◆ WHAT THE TASK ASKS ◆
Every line containing "أعدت" should be copied out. Go through the entries and find them.
== Segment start ==
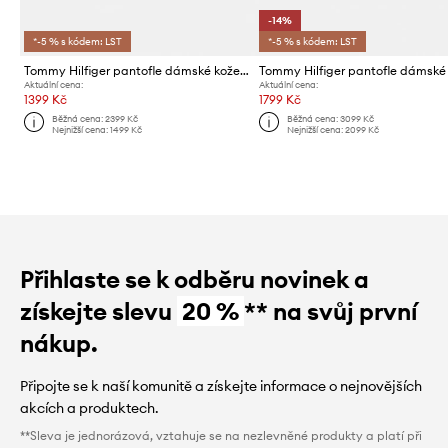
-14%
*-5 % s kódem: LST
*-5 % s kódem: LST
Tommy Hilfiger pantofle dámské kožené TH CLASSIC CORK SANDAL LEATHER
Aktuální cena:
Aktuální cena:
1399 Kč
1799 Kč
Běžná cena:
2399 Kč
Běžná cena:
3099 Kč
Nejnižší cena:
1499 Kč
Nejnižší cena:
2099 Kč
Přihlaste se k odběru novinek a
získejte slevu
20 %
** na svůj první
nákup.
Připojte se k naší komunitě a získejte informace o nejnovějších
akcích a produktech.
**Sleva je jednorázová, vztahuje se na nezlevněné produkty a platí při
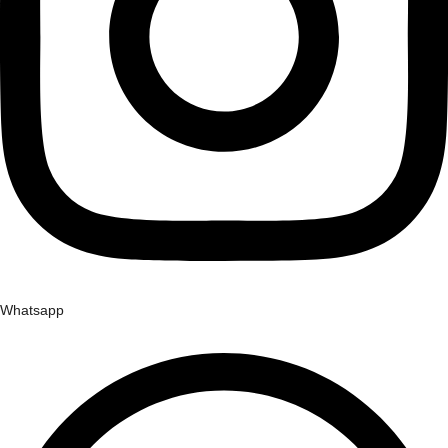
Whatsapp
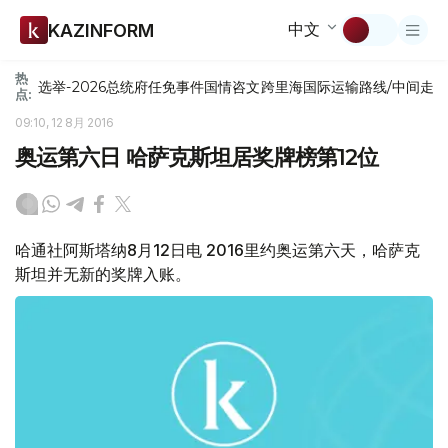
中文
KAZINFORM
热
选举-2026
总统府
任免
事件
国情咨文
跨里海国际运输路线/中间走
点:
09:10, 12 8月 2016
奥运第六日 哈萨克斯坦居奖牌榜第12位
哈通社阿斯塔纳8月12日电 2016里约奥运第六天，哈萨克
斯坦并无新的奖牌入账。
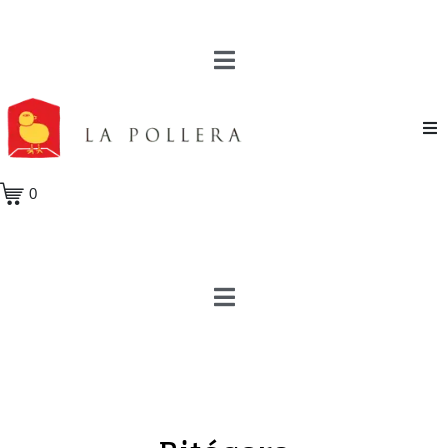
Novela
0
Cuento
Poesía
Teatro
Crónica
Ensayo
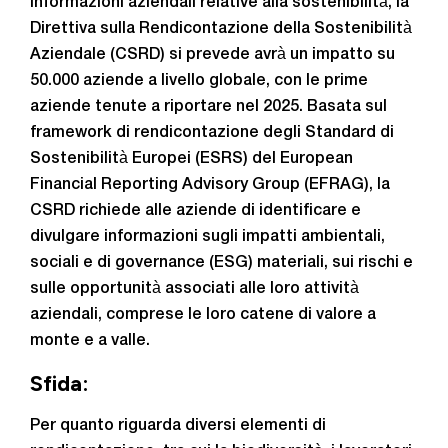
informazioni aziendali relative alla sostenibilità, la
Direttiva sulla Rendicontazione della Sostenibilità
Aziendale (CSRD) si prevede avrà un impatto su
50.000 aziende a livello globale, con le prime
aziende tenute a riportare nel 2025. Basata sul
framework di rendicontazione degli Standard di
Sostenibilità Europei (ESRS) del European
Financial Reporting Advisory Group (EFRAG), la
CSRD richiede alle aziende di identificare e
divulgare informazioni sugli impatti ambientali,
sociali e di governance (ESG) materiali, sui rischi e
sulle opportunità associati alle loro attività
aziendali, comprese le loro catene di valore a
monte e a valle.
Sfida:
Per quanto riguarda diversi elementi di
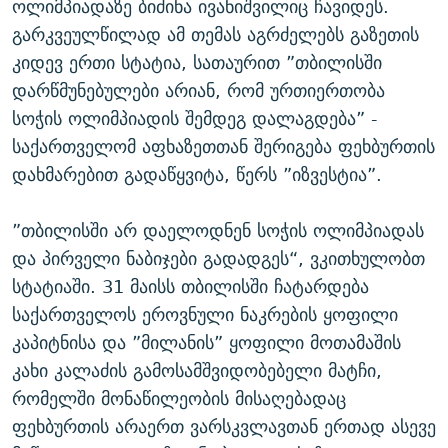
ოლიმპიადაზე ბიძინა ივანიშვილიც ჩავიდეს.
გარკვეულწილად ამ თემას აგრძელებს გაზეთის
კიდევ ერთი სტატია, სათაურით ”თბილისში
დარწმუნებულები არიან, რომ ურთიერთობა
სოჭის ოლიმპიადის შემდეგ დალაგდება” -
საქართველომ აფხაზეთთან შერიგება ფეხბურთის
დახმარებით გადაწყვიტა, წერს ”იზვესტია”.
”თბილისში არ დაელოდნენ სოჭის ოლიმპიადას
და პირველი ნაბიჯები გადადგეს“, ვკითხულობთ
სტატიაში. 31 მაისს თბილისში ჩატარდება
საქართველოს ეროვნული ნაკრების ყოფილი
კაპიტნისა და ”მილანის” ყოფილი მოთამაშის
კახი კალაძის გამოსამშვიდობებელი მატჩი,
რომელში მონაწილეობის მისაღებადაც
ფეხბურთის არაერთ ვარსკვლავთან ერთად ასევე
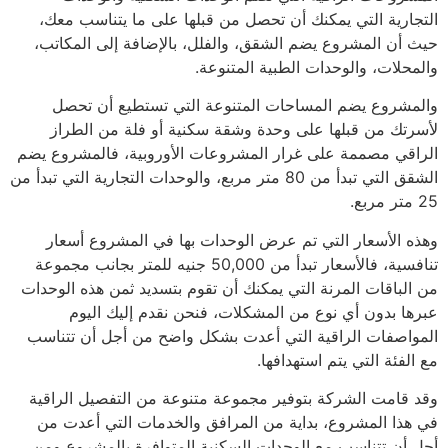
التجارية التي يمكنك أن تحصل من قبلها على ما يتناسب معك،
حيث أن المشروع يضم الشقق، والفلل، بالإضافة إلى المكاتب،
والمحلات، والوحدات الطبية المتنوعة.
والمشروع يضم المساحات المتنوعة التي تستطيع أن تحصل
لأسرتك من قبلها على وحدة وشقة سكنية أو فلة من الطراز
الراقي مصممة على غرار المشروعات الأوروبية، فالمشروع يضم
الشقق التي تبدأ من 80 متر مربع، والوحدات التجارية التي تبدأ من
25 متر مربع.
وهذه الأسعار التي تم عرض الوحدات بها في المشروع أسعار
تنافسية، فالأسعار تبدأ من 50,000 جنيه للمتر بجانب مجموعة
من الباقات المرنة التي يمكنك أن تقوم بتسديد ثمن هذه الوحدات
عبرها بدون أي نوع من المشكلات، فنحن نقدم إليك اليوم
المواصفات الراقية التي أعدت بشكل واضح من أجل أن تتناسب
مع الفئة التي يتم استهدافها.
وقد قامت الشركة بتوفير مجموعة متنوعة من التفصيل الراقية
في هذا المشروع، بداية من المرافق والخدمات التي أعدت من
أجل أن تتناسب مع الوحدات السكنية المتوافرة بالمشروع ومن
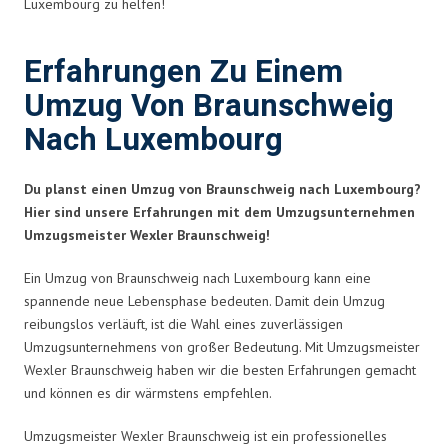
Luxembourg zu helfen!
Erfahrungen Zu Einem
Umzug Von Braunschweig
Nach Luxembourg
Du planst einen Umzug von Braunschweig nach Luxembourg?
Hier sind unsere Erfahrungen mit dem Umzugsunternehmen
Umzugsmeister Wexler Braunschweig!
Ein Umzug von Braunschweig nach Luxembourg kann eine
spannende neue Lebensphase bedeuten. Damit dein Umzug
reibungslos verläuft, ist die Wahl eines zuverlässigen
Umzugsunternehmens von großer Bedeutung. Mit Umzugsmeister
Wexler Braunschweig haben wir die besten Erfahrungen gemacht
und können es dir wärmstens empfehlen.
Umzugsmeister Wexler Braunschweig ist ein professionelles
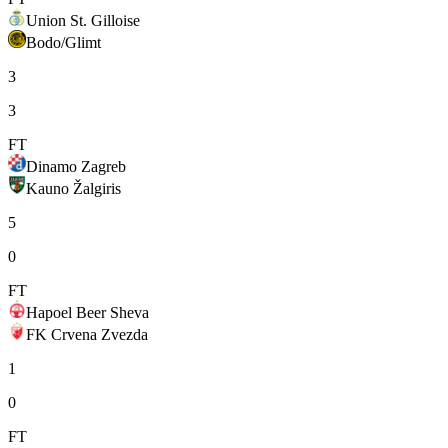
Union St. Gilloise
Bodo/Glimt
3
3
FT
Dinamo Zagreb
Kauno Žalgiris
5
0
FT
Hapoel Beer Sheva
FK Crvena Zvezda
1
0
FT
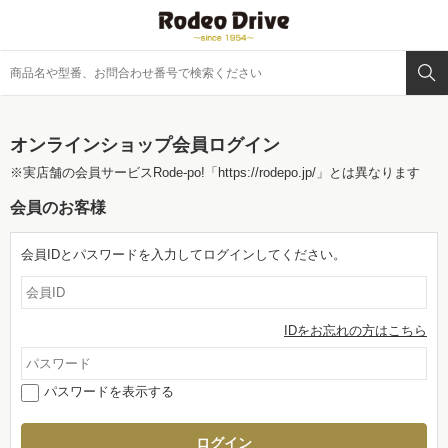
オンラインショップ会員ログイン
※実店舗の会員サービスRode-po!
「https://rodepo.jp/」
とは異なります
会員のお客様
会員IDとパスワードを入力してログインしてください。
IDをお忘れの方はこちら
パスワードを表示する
== Segment end ==
== Segment start ==
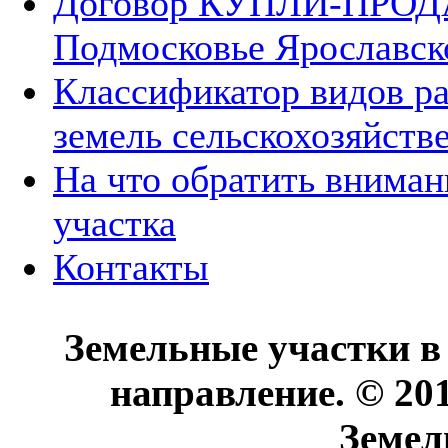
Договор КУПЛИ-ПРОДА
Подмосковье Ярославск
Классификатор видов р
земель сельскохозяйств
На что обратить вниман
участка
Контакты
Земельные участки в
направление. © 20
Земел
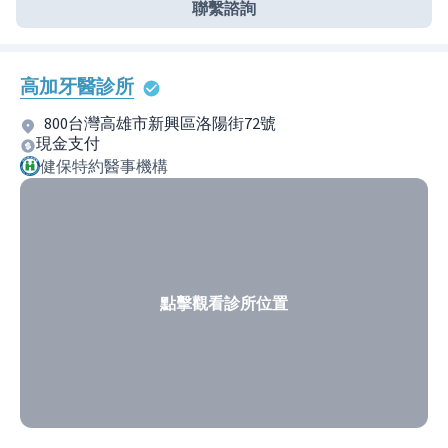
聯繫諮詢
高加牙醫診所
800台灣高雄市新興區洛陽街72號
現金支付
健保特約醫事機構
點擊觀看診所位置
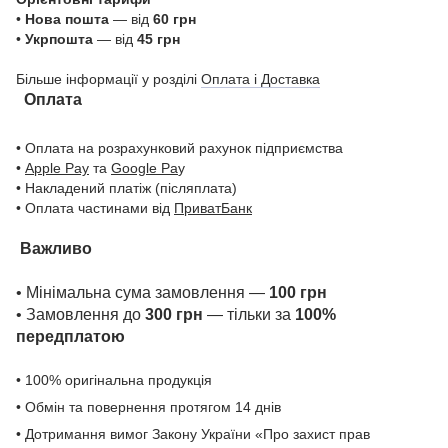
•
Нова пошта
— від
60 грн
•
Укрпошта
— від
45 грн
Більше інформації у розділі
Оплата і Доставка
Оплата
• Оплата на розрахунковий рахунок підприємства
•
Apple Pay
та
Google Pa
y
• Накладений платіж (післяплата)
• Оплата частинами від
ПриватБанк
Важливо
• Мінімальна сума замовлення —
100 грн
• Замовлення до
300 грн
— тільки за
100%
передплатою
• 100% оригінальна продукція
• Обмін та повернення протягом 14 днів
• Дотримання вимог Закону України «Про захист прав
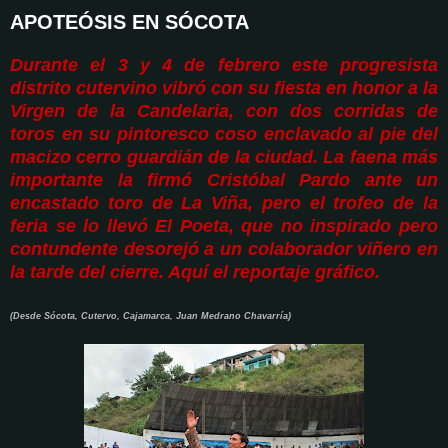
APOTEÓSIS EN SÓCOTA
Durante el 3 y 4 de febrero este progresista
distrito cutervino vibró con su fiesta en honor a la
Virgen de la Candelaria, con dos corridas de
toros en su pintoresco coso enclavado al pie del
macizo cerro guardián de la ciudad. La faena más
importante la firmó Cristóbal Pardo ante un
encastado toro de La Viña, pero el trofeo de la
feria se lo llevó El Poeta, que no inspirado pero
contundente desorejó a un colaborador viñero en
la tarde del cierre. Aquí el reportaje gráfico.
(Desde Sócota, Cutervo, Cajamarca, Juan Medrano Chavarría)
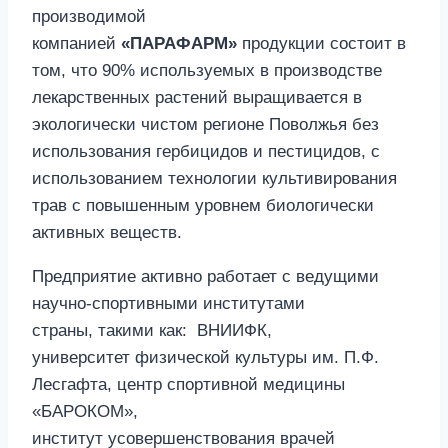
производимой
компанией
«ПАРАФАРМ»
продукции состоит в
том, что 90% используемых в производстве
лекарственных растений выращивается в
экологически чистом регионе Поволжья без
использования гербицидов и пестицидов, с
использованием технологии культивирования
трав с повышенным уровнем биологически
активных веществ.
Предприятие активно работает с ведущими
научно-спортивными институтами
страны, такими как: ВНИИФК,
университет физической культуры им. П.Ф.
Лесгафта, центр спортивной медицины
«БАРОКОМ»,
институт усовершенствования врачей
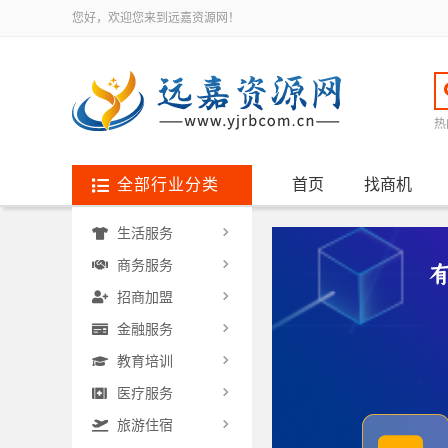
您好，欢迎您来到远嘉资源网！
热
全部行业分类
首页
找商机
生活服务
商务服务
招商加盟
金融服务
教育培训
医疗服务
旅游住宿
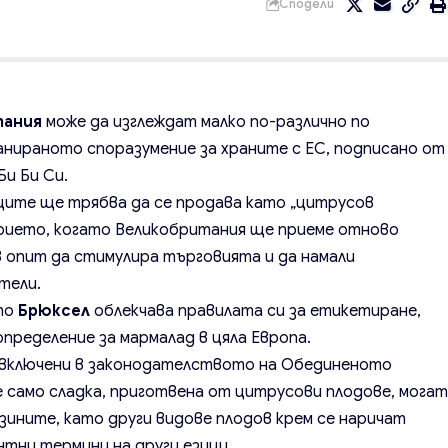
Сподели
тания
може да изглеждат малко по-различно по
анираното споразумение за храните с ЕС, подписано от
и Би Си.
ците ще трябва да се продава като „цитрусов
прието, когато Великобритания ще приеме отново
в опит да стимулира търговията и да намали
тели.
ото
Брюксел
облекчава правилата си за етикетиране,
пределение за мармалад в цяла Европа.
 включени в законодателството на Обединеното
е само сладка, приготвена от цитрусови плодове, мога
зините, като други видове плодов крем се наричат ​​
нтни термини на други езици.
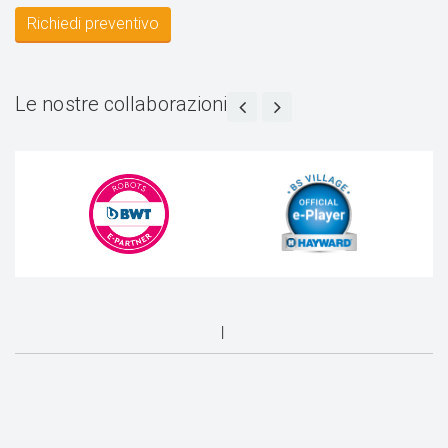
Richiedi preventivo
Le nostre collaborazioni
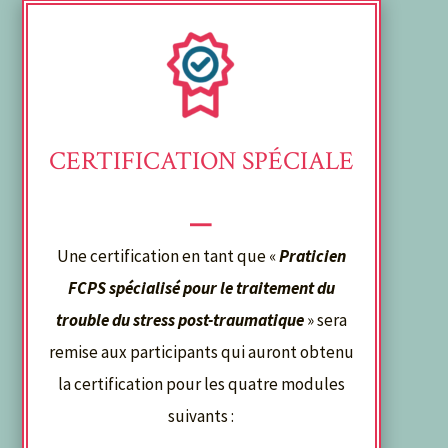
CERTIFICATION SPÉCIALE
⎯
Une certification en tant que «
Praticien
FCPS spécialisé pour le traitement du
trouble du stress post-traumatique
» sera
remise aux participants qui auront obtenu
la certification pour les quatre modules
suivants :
== Segment end ==
== Segment start ==
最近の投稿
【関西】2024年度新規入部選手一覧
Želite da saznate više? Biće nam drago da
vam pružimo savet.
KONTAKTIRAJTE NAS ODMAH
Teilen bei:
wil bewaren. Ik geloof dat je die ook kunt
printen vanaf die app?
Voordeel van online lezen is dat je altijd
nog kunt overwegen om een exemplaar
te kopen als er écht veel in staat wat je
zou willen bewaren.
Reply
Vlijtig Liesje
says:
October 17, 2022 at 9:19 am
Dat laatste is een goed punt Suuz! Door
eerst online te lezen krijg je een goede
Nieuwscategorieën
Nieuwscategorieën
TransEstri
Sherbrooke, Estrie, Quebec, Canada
== Segment end ==
◆ REPLY TO THE EXERCISE ◆
المواصفات الراقية التي أعدت بشكل واضح من أجل أن تتناسب
في هذا المشروع، بداية من المرافق والخدمات التي أعدت من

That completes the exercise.